CDT, Day 1 — July 1
Betsy and I awoke at 5:30 a.m., ate breakfast, and drove 90 minutes to Silverthorne, Colo. — where I left off last year — on the western side of the Continental Divide. When we arrived at 8 a.m., the air was a chilly 47 degrees and I immediately got cold.
At Wildernest Road, my starting point, Betsy kissed me and headed back to Boulder, while I trudged up town streets for 1.5 miles to the Ptarmigan Trailhead. A well-graded and -used trail continued uphill through waist-high sagebrush shrubland that paralleled the Blue River down into the valley to the west.
At 4 miles, the trail turned northwest for 2 miles to a junction in the alpine. The main trail continued north to Ptarmigan Peak, while the CDT alternate trail turned northwest — except that there wasn’t a trail.

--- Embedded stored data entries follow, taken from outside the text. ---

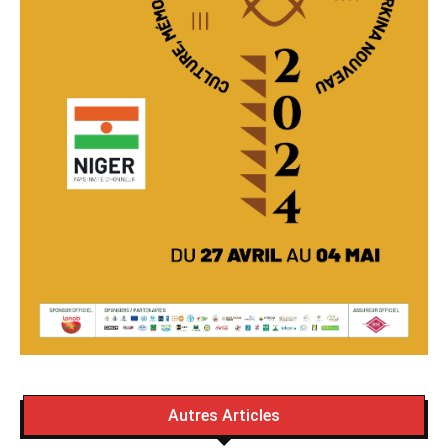
Autres Articles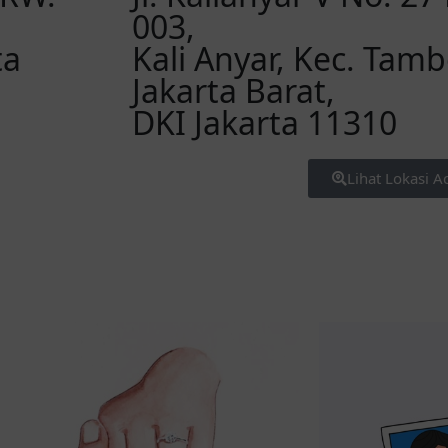
003,
ta
Kali Anyar, Kec. Tamb
Jakarta Barat,
DKI Jakarta 11310
Lihat Lokasi A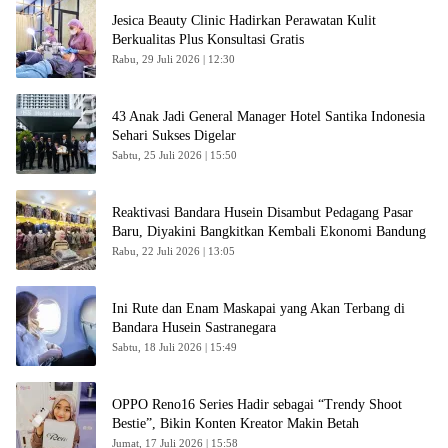
Jesica Beauty Clinic Hadirkan Perawatan Kulit
Berkualitas Plus Konsultasi Gratis
Rabu, 29 Juli 2026 | 12:30
43 Anak Jadi General Manager Hotel Santika Indonesia
Sehari Sukses Digelar
Sabtu, 25 Juli 2026 | 15:50
Reaktivasi Bandara Husein Disambut Pedagang Pasar
Baru, Diyakini Bangkitkan Kembali Ekonomi Bandung
Rabu, 22 Juli 2026 | 13:05
Ini Rute dan Enam Maskapai yang Akan Terbang di
Bandara Husein Sastranegara
Sabtu, 18 Juli 2026 | 15:49
OPPO Reno16 Series Hadir sebagai “Trendy Shoot
Bestie”, Bikin Konten Kreator Makin Betah
Jumat, 17 Juli 2026 | 15:58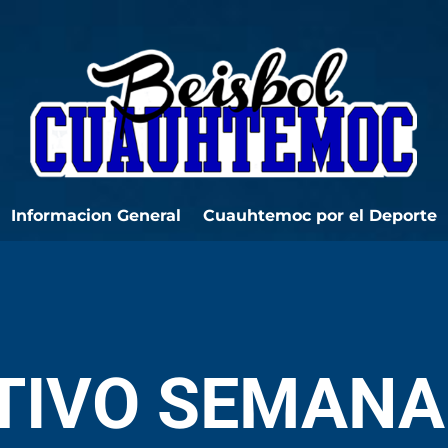
Informacion General
Cuauhtemoc por el Deporte
TIVO SEMANA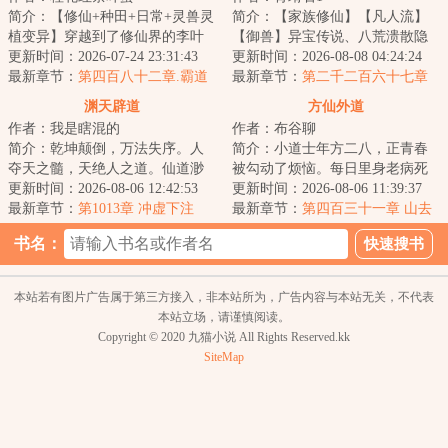
简介：【修仙+种田+日常+灵兽灵
简介：【家族修仙】【凡人流】
植变异】穿越到了修仙界的李叶
【御兽】异宝传说、八荒溃散隐
获得了五色的绑定面板，能够将
更新时间：2026-07-24 23:31:43
忍家族、惊天秘密………重生至
更新时间：2026-08-08 04:24:24
灵兽和灵植进...
最新章节：
第四百八十二章.霸道
太行山叶家，身...
最新章节：
第二千二百六十七章
魔气四处飘
再现龙木（求月票求订阅）
渊天辟道
方仙外道
作者：我是瞎混的
作者：布谷聊
简介：乾坤颠倒，万法失序。人
简介：小道士年方二八，正青春
夺天之髓，天绝人之道。仙道渺
被勾动了烦恼。每日里身老病死
渺，永生空空，我自辟道而行，
更新时间：2026-08-06 12:42:53
苦，见些个爱恨嗔痴怨。我不愿
更新时间：2026-08-06 11:39:37
于深渊中见永生...
最新章节：
第1013章 冲虚下注
容颜凋华萎，我...
最新章节：
第四百三十一章 山去
人空、浑水摸鱼
书名：
本站若有图片广告属于第三方接入，非本站所为，广告内容与本站无关，不代表
本站立场，请谨慎阅读。
Copyright © 2020 九猫小说 All Rights Reserved.kk
SiteMap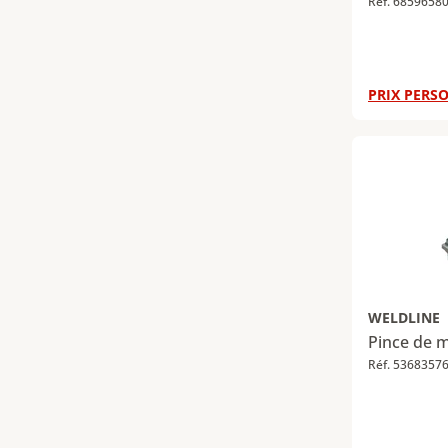
Réf. 6859658
PRIX PERSO
WELDLINE
Pince de m
Réf. 5368357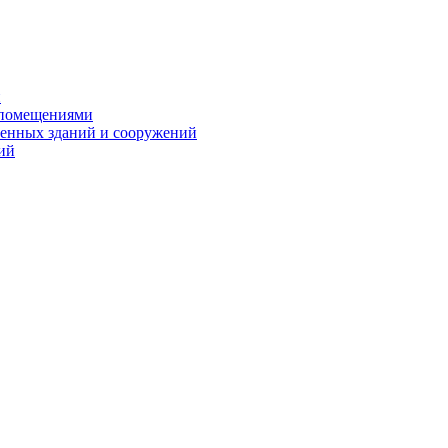
и
 помещениями
енных зданий и сооружений
ий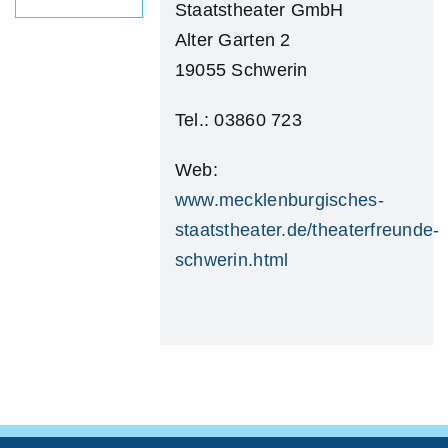
Staatstheater GmbH
Alter Garten 2
19055 Schwerin
Tel.: 03860 723
Web:
www.mecklenburgisches-
staatstheater.de/theaterfreunde-
schwerin.html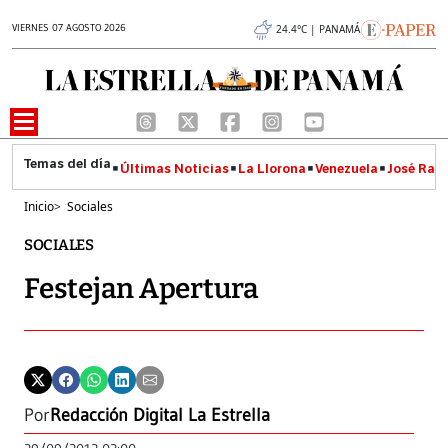
VIERNES 07 AGOSTO 2026
24.4°C | PANAMÁ
Últimas Noticias
La Llorona
Venezuela
José Raúl
Inicio
>
Sociales
SOCIALES
Festejan Apertura
Por
Redacción Digital La Estrella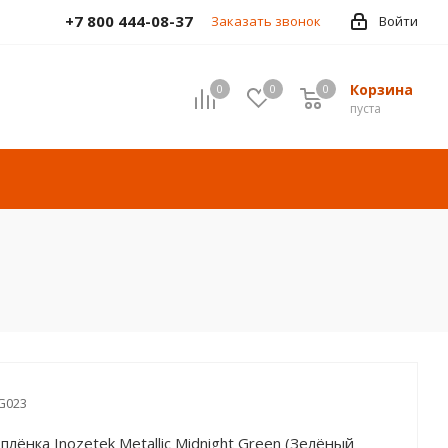
+7 800 444-08-37
Заказать звонок
Войти
Корзина
0
0
0
пуста
G023
плёнка Inozetek Metallic Midnight Green (Зелёный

I headed in the direction I thought the “trail” went. Walking through alpine tundra tested my ankles, which I could have easily twisted when I stepped on clumps of grasses and sedges. In half a mile, I found a faint trail and cairns that I followed to Ptarmigan Pass. The faint trail disappeared north of the pass, but I followed the route as shown on my Guthook app.
After two often steep and rough miles, I reached the South Fork of the Williams Fork, feeling pretty beat. I forded the creek and labored up a steep trail festooned with blowdowns of lodgepole pines. Scrambling over all those downed trees while ascending 1,400 feet up a steep trail proved highly unpleasant. But at 5 p.m., I reached a delightful sub-alpine meadow and found a great campsite at the edge of the forest next to a stream.
Today I hiked a mere 11 miles in 9 hours. Hopefully, both my energy and trail conditions will improve tomorrow.